The pyramids of Giza in Egypt are among the most famous and oldest surviving structures of mankind. They stand on the western edge of the Nile Valley, about eight kilometers southwest of the city of Giza (Gîza). They are about 15 kilometers from Cairo city center and are the only preserved of the Seven Wonders of the Ancient World.
CLIMBING THE GREAT PYRAMID, EGYPT.
Gay Nineties. Late victorian fashion of the 1890s.
Once these stupendous mountains of stone could not be climbed. They were covered with a smooth porcelain-like coating and presented an enameled appearance. But this substance and many of the huge stones of the Pyramids were long since carried off to Cairo for building materials, and now therefore tourists make the ascent of the great Pyramid.
“Cheops,” using the broken surface as a kind of staircase. Its companion, “Cephren,” however, cannot be climbed because some of that covering still adheres to the apex. It is no easy task; but Arabs are always ready to pull and to push, and whenever the traveler is weary and seats himself, they will rub his limbs and back. praise his strength and courage, and then demand “Backsheesh” with great earnestness.
In about fifteen minutes one can thus reach the summit of Cheops, which is now a platform about thirty feet square.

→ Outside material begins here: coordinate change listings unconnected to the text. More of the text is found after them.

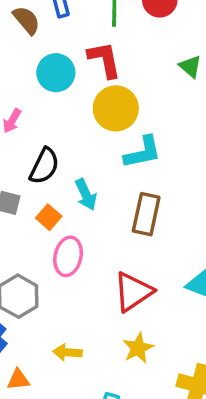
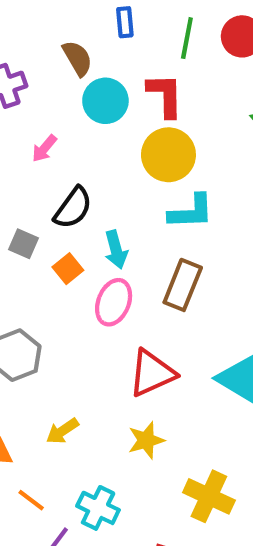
brown semicircle: (26, 20) -> (77, 58), moved
pink ellipse: (68, 256) -> (114, 302), moved
yellow arrow: (67, 352) -> (62, 431), turned -48

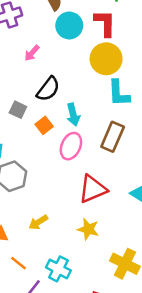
cyan L-shape: (191, 212) -> (119, 93), turned 88
yellow star: (146, 440) -> (88, 229), turned 30

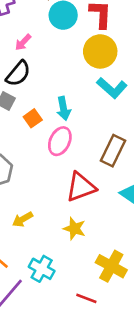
black semicircle: (48, 89) -> (18, 74), moved
cyan L-shape: (119, 93) -> (112, 88), turned -48
brown rectangle: (113, 137) -> (113, 151), moved

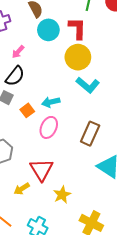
cyan arrow: (64, 108) -> (51, 102), turned 90
red triangle: (81, 187) -> (42, 170), moved, turned -40
yellow star: (74, 229) -> (62, 195), turned 30

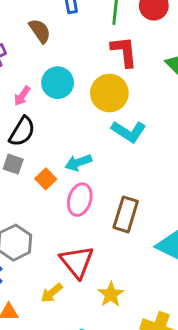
red L-shape: (77, 28) -> (124, 52), moved
cyan circle: (48, 30) -> (58, 83), moved
brown rectangle: (90, 134) -> (126, 214), moved

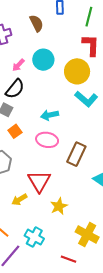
orange square: (46, 179) -> (15, 131), moved
pink ellipse: (80, 200) -> (47, 140), turned 75

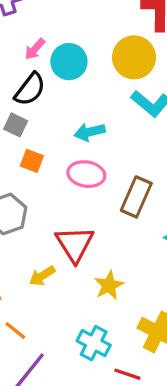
cyan circle: (43, 60) -> (69, 62), moved
orange square: (15, 131) -> (32, 161), turned -32
cyan cross: (34, 237) -> (94, 343), moved

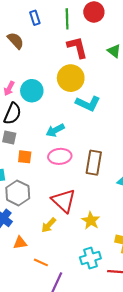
cyan cross: (94, 343) -> (90, 258), turned -30

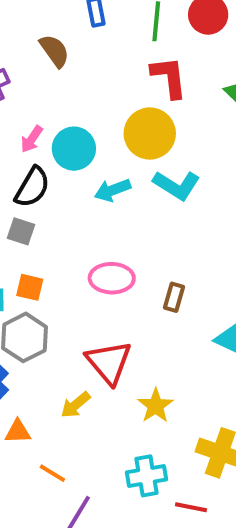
cyan arrow: (55, 130) -> (113, 190), moved
orange square: (25, 157) -> (30, 287), moved
brown rectangle: (94, 163) -> (174, 297), size x0.6

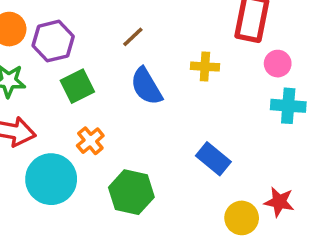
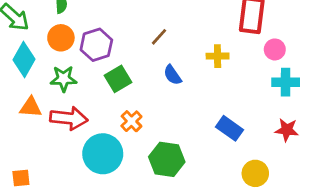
blue semicircle: (146, 86) -> (173, 75), size x0.7
red star: (279, 202) -> (287, 130), moved

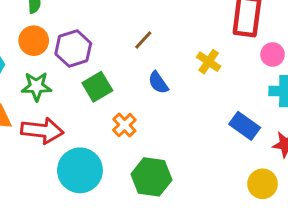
yellow cross: (218, 56) -> (209, 62), turned 35
orange cross: (131, 121) -> (124, 125), moved
blue rectangle: (230, 128) -> (245, 126), moved
yellow circle: (255, 173) -> (262, 184), moved

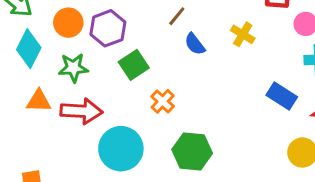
blue semicircle: (158, 83) -> (195, 44), moved

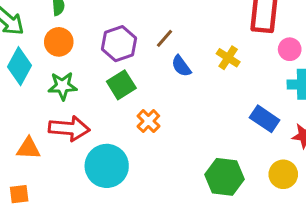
purple hexagon: (108, 28) -> (119, 44), moved
orange triangle: (39, 101) -> (28, 148), moved
green hexagon: (192, 151) -> (225, 177), moved

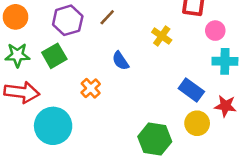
blue semicircle: (181, 66) -> (120, 61), moved
green square: (121, 85) -> (54, 56), moved
yellow circle: (283, 174) -> (197, 123), moved

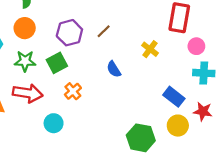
orange cross: (91, 88) -> (73, 91), moved
cyan circle: (53, 126) -> (54, 123), size x0.6

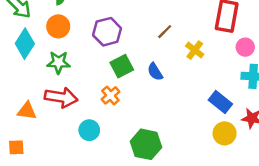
brown line: (104, 31) -> (165, 32), moved
green square: (57, 63) -> (122, 66), moved
green hexagon: (141, 138) -> (146, 144), moved

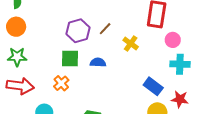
purple hexagon: (107, 32) -> (78, 31), moved
green square: (122, 66) -> (70, 59), turned 30
blue semicircle: (155, 72) -> (98, 62), turned 126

Only by actually making the ascent and looking down upon its vast receding walls can one appreciate the vastness of this Pyramid and realise what an amount of human labor must have been expended in its construction: for he then bears in mind that all this mountain beneath him is a solid mass of masonry, with the exception of the narrow galleries leading to the King’s and Queen’s apartments.
Such a stupendous production therefore compels him to think with additional wonder and reverence on the marvellous civilisation which flourished here six thousand years ago beside the Nile, and must even then have been existing here for a very long period in order to have attained to achievements in architecture such as the astonished world has never equalled since.
Today, climbing the pyramids is punishable by up to three years in prison.